BEGIN Provided information

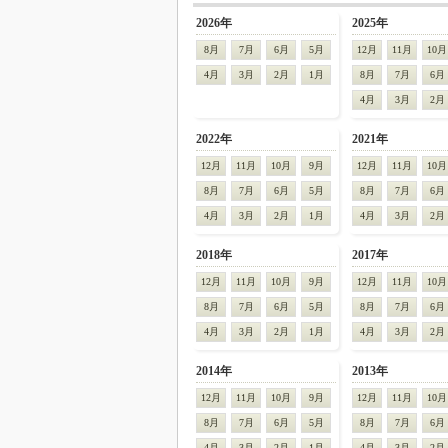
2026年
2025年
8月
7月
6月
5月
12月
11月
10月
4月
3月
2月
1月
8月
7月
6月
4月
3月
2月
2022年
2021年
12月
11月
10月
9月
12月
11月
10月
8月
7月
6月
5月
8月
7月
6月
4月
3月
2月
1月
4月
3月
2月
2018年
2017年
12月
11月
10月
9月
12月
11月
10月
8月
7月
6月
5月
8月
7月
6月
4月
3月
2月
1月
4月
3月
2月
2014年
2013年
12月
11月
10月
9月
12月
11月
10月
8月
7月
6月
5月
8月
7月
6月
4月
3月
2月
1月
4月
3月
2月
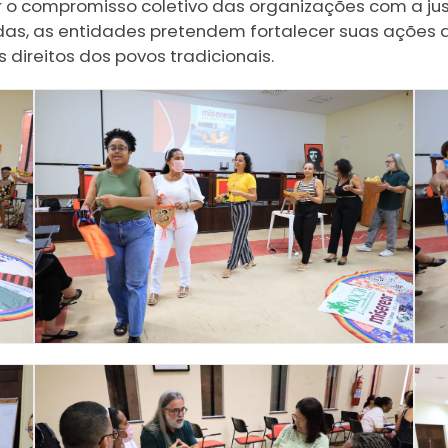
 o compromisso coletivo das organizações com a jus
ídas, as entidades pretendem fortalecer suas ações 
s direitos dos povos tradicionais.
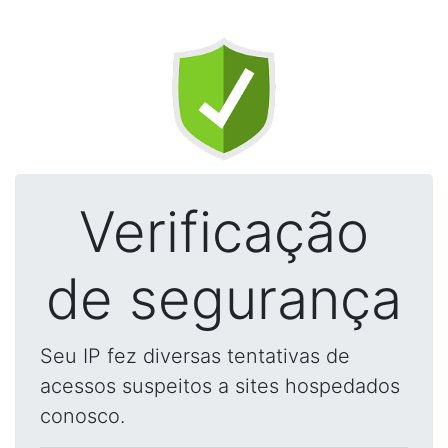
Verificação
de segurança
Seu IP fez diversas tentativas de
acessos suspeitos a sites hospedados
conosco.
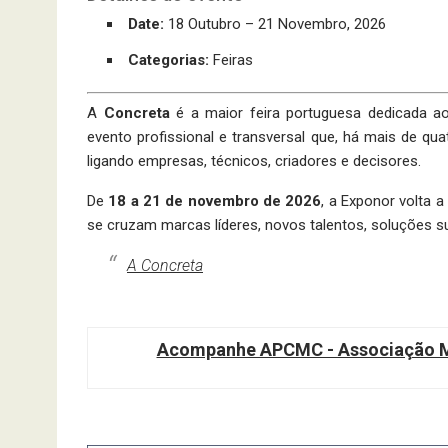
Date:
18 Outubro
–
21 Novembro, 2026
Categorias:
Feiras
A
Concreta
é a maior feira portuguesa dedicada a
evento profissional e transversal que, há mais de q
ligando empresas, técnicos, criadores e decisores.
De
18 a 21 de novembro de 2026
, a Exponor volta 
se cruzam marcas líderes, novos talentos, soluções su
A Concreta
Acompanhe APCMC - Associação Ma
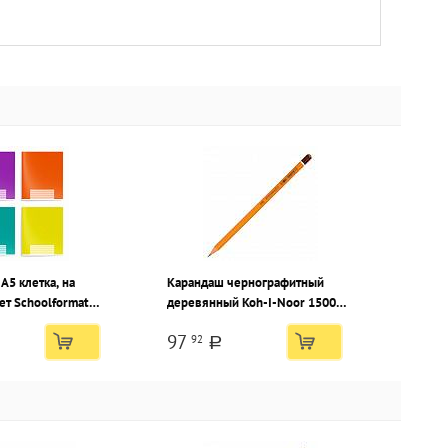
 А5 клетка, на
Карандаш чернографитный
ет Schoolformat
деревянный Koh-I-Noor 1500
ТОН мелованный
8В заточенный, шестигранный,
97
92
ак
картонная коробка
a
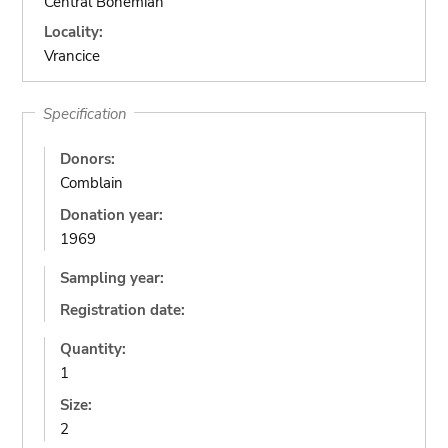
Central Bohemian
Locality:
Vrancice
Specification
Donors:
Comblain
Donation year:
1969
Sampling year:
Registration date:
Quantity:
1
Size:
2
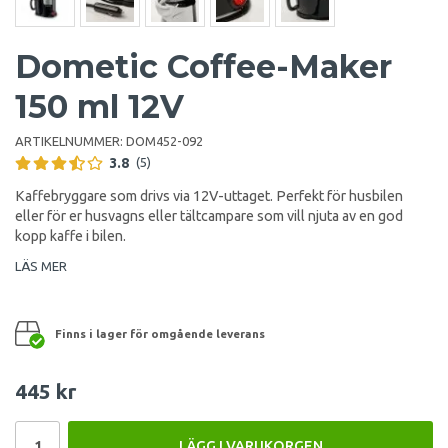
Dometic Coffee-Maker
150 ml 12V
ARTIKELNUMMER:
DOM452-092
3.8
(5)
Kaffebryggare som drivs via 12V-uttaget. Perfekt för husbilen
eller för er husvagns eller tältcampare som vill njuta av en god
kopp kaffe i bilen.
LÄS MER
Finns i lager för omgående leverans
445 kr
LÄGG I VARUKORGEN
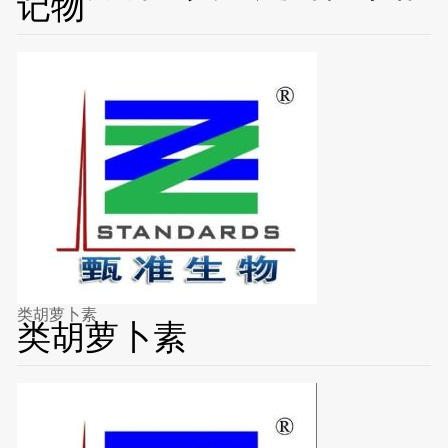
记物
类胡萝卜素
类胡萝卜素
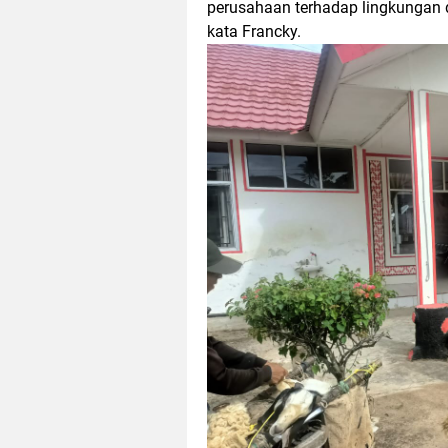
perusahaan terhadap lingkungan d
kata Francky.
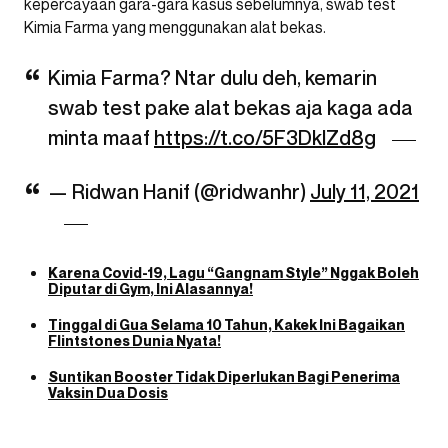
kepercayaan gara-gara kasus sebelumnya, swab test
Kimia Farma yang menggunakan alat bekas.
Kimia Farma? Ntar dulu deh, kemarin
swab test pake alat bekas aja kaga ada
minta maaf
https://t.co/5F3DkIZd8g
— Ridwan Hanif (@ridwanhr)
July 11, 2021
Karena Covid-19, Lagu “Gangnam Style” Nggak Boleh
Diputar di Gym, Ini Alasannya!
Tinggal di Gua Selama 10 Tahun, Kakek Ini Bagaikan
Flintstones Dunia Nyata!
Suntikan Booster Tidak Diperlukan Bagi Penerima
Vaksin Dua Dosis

END Provided information
BEGIN Provided information

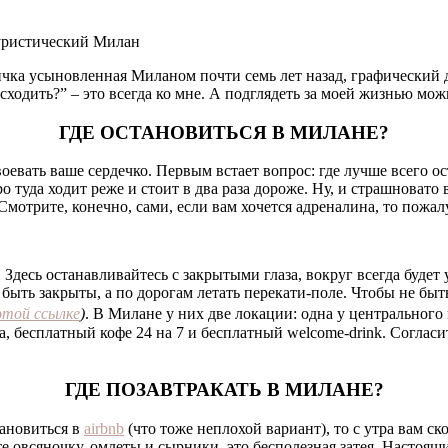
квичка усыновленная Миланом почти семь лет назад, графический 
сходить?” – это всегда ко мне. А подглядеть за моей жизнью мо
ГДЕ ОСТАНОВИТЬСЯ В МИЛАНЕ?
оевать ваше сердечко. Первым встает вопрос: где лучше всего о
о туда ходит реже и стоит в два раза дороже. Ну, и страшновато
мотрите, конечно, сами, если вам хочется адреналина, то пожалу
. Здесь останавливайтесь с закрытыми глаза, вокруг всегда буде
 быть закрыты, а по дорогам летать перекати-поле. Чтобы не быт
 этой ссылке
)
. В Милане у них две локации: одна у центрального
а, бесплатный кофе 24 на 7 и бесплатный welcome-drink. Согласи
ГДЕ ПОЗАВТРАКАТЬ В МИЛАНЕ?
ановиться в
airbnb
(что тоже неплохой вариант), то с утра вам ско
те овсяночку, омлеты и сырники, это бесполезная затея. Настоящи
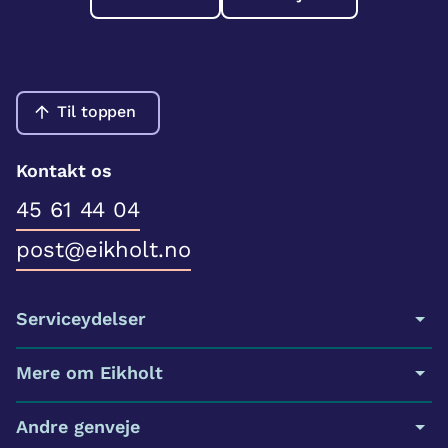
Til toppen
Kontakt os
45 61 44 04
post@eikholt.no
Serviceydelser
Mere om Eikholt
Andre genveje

END Provided information

Looking at the data above, give the number of lines that include "Kimia"; add nothing else.

2